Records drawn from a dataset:

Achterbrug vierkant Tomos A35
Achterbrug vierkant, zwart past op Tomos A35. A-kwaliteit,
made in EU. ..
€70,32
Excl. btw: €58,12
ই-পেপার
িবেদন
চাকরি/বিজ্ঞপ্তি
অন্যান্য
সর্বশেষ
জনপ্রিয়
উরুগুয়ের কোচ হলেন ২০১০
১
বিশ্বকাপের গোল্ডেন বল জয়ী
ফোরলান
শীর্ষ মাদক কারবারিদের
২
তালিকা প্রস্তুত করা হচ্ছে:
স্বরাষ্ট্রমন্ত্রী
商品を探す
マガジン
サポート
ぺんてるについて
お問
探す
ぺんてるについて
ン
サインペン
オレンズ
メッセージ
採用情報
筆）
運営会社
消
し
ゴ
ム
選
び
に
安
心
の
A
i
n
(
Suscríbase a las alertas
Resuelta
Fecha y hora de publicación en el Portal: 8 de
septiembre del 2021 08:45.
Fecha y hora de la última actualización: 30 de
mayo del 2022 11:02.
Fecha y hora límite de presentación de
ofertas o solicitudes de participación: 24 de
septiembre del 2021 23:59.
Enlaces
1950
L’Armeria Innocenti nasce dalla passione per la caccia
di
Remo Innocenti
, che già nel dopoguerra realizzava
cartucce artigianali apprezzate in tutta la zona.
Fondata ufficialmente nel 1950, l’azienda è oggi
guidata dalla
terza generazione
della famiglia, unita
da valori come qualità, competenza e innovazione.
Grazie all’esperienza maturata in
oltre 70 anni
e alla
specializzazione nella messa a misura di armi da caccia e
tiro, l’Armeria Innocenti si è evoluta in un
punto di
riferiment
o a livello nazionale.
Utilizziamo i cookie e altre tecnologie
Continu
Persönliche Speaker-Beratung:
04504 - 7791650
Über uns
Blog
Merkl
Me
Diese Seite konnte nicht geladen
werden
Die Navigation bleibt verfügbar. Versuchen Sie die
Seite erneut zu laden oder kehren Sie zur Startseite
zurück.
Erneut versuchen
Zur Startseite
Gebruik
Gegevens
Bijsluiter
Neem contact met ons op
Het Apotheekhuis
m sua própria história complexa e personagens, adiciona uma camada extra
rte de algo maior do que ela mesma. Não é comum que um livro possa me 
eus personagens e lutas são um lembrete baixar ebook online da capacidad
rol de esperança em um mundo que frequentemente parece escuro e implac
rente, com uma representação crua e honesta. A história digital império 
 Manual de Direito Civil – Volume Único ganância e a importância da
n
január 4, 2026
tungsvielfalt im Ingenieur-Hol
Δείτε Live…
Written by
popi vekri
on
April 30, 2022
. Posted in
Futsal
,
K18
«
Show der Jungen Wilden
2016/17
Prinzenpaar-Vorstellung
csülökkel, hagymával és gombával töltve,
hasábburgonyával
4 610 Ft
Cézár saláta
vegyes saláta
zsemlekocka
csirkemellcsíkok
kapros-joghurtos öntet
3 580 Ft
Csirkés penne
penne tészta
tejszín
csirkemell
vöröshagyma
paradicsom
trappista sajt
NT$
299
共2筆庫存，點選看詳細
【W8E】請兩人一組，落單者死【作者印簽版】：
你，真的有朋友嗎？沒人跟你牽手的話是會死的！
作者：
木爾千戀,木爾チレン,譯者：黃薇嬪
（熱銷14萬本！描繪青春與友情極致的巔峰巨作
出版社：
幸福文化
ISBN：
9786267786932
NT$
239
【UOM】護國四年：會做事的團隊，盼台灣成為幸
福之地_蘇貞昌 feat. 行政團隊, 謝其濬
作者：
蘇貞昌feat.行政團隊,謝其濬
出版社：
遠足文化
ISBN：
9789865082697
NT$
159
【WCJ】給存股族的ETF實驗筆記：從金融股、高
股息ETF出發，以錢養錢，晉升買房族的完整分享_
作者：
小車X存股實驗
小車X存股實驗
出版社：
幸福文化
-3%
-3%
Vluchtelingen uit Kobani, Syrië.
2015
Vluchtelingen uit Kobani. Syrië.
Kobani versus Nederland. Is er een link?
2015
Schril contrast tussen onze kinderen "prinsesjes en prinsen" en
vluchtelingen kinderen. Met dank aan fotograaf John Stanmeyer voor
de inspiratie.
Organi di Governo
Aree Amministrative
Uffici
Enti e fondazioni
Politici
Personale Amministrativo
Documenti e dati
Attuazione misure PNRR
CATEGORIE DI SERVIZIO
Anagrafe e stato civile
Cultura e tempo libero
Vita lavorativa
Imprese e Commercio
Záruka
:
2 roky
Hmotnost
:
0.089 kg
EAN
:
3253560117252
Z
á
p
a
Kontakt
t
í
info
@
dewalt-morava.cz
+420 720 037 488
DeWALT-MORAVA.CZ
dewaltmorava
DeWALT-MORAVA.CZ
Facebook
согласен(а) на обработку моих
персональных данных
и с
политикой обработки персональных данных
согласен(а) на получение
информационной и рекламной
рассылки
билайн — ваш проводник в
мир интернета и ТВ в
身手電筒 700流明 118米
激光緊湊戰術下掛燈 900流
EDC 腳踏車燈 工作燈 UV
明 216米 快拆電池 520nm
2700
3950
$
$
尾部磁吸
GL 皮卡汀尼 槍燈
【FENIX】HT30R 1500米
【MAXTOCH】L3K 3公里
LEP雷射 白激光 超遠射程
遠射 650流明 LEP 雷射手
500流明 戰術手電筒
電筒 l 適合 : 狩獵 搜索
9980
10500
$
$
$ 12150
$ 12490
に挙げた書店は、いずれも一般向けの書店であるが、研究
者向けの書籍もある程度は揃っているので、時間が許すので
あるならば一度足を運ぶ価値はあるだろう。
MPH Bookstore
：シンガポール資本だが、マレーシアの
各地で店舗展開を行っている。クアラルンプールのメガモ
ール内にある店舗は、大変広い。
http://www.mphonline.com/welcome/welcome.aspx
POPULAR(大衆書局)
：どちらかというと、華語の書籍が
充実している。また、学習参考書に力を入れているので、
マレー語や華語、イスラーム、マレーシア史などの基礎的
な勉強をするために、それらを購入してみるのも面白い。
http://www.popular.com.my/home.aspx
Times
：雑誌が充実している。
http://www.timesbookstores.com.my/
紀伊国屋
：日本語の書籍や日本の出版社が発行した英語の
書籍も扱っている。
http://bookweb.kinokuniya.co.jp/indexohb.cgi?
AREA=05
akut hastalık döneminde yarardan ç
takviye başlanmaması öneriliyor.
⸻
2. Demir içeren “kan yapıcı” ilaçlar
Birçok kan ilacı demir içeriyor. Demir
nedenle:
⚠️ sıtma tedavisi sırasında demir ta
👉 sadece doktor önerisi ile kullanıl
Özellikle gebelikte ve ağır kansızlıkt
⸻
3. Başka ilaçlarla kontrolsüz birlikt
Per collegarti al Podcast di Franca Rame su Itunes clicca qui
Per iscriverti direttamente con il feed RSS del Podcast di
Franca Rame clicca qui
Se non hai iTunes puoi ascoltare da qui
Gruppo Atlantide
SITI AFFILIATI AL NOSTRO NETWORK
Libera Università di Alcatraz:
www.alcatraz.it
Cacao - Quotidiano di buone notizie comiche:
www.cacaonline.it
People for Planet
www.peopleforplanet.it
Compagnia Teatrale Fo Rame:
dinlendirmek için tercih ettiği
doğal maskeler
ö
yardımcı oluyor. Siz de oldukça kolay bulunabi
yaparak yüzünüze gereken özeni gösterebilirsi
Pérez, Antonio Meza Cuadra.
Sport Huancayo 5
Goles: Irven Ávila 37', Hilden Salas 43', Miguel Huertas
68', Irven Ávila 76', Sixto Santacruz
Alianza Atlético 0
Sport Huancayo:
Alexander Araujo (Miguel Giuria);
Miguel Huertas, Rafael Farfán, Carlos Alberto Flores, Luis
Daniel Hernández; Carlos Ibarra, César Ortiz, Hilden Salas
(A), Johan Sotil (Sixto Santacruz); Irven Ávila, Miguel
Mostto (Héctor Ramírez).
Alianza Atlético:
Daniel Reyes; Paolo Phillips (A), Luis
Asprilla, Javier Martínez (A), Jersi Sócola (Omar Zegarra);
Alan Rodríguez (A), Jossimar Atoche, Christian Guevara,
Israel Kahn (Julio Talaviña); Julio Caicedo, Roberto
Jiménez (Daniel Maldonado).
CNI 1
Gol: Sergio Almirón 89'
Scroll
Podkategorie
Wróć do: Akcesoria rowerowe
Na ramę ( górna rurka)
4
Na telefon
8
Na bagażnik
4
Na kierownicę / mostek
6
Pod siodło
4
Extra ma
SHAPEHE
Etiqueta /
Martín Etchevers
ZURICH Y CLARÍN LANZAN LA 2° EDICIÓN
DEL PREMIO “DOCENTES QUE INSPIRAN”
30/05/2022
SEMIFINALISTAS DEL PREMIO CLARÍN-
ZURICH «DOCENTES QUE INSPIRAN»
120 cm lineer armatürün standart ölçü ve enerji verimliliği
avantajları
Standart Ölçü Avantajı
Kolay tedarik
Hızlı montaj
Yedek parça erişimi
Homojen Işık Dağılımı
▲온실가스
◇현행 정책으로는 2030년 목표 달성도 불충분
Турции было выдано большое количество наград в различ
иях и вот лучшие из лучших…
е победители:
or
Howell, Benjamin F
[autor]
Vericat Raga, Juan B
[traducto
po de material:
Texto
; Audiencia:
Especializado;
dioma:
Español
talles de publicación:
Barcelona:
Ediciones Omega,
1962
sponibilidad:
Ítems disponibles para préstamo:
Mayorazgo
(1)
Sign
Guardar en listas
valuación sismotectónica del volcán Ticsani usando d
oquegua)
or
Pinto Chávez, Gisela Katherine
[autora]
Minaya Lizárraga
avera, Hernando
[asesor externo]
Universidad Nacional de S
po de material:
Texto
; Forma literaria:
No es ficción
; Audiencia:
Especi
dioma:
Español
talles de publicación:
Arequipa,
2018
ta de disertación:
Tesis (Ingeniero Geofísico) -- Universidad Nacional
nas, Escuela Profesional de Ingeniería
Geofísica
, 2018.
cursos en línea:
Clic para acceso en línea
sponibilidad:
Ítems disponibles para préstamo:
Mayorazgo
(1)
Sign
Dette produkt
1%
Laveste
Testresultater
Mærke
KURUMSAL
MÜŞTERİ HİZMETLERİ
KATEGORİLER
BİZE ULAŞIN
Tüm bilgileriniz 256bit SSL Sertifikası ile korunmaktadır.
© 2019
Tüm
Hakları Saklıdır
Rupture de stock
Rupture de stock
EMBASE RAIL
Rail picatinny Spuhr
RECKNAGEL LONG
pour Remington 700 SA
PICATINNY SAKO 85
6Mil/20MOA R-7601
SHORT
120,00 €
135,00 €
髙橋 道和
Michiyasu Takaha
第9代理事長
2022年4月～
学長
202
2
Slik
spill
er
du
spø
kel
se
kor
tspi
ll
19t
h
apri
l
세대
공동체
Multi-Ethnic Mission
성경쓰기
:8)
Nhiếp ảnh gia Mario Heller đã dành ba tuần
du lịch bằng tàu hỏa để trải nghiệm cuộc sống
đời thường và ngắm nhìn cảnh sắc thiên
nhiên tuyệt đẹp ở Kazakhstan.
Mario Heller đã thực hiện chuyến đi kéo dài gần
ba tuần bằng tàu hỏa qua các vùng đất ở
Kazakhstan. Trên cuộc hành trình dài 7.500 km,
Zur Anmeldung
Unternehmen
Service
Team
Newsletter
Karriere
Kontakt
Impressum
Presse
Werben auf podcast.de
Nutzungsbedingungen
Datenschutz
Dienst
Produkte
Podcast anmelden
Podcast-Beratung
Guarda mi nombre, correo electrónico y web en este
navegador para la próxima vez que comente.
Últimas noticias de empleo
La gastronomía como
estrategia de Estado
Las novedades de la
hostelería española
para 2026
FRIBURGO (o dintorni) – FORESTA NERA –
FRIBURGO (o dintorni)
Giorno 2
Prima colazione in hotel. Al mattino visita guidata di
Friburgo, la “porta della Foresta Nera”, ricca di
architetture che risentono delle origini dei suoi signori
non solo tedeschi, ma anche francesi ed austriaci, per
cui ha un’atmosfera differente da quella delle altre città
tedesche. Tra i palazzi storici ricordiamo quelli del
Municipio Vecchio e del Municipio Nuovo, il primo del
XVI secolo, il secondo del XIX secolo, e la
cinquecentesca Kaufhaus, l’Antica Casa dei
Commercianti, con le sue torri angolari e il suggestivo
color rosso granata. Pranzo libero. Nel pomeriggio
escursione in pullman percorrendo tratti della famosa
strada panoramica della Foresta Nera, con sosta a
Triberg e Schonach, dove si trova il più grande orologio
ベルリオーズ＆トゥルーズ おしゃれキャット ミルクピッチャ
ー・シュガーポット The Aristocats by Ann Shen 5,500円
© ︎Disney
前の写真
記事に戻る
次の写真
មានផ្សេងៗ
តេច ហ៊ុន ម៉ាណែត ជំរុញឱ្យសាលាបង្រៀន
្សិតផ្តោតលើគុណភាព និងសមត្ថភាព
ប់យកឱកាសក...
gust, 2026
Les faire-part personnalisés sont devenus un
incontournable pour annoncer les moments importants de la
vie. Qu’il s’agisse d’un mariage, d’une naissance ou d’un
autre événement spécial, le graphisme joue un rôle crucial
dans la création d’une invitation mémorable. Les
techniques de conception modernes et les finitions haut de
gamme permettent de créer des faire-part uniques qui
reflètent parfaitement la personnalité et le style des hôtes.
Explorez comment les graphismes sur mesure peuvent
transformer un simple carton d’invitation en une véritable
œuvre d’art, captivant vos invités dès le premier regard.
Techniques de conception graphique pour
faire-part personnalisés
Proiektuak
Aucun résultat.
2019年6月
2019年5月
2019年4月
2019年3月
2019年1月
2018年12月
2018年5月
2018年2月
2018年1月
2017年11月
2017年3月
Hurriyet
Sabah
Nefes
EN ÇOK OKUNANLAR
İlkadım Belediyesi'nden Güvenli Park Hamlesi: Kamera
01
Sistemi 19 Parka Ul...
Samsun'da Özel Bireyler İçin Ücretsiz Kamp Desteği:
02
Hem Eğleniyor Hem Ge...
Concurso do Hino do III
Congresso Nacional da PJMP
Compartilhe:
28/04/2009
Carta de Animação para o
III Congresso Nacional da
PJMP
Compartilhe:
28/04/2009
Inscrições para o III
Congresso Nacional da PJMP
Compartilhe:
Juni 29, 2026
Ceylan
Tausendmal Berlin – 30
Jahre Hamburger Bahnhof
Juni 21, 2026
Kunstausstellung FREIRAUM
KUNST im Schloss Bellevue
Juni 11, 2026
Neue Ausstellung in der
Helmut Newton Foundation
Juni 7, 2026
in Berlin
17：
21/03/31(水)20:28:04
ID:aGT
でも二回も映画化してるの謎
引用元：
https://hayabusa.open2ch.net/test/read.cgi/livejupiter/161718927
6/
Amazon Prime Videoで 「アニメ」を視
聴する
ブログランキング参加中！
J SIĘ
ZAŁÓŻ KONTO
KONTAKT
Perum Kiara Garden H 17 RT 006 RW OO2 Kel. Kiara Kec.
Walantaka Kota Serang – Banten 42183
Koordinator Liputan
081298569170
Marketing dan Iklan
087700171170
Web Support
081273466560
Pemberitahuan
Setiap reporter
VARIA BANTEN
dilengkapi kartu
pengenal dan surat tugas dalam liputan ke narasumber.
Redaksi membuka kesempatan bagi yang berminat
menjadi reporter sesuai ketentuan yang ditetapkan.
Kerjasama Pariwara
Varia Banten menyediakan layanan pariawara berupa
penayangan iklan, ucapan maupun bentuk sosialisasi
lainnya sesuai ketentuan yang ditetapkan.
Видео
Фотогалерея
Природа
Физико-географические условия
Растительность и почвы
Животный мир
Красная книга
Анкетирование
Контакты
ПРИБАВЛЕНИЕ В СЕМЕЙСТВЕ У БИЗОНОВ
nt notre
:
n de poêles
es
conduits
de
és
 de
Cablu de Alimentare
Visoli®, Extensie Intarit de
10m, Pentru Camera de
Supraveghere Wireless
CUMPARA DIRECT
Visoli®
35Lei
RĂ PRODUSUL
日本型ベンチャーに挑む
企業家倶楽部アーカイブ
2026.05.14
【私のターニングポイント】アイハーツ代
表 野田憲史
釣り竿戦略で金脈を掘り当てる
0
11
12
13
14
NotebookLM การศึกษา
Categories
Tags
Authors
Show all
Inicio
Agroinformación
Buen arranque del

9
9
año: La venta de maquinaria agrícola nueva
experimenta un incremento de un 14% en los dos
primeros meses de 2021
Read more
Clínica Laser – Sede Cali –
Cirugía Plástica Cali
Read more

• [Problem statement]: Where a line of the data holds "ketentuan", show that line.

• [Completed task]:
menjadi reporter sesuai ketentuan yang ditetapkan.
lainnya sesuai ketentuan yang ditetapkan.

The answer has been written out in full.